**What is needed**
Restate the data below word for word, omitting pictures.
[Opening Data records section]
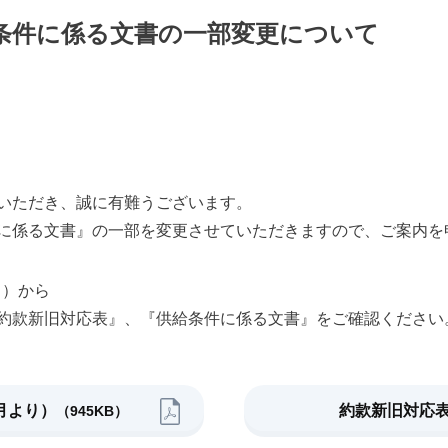
条件に係る文書の一部変更について
いただき、誠に有難うございます。
に係る文書』の一部を変更させていただきますので、ご案内を
月）から
約款新旧対応表』、『供給条件に係る文書』をご確認ください
4月より）
約款新旧対応
（945KB）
[Closing Data records section]
**Solution for this problem**
条件に係る文書の一部変更について
いただき、誠に有難うございます。
に係る文書』の一部を変更させていただきますので、ご案内を
月）から
約款新旧対応表』、『供給条件に係る文書』をご確認ください
4月より）
約款新旧対応
（945KB）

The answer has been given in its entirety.